#### AIM OF THE EXERCISE
The output should be limited to the line holding "Get Started" and the lines after it through the end of the entries, each restated exactly.

---------- EXCERPTED RECORDS

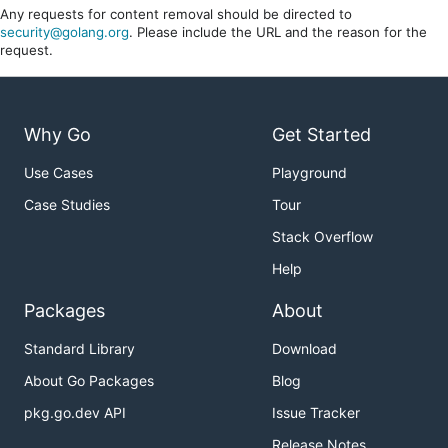
Any requests for content removal should be directed to
security@golang.org
. Please include the URL and the reason for the
request.
Why Go
Get Started
Use Cases
Playground
Case Studies
Tour
Stack Overflow
Help
Packages
About
Standard Library
Download
About Go Packages
Blog
pkg.go.dev API
Issue Tracker
Release Notes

--------------------

#### REPLY TO THE TASK
Get Started
Use Cases
Playground
Case Studies
Tour
Stack Overflow
Help
Packages
About
Standard Library
Download
About Go Packages
Blog
pkg.go.dev API
Issue Tracker
Release Notes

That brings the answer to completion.